Entries supplied START
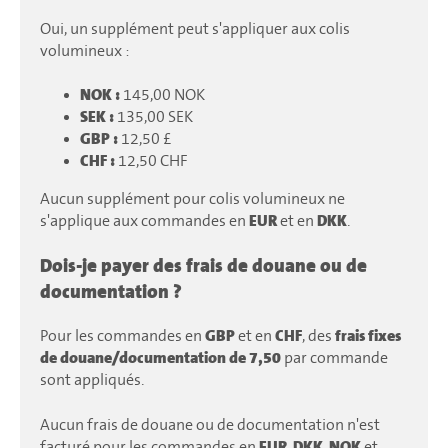
Oui, un supplément peut s'appliquer aux colis
volumineux :
NOK :
145,00 NOK
SEK :
135,00 SEK
GBP :
12,50 £
CHF :
12,50 CHF
Aucun supplément pour colis volumineux ne
s'applique aux commandes en
EUR
et en
DKK
.
Dois-je payer des frais de douane ou de
documentation ?
Pour les commandes en
GBP
et en
CHF
, des
frais fixes
de douane/documentation de 7,50
par commande
sont appliqués.
Aucun frais de douane ou de documentation n'est
facturé pour les commandes en
EUR
,
DKK
,
NOK
et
Entries supplied END
• **What you will do**
The records above are to be duplicated exactly, pictures left out.

• **Reply**
Oui, un supplément peut s'appliquer aux colis
volumineux :
NOK :
145,00 NOK
SEK :
135,00 SEK
GBP :
12,50 £
CHF :
12,50 CHF
Aucun supplément pour colis volumineux ne
s'applique aux commandes en
EUR
et en
DKK
.
Dois-je payer des frais de douane ou de
documentation ?
Pour les commandes en
GBP
et en
CHF
, des
frais fixes
de douane/documentation de 7,50
par commande
sont appliqués.
Aucun frais de douane ou de documentation n'est
facturé pour les commandes en
EUR
,
DKK
,
NOK
et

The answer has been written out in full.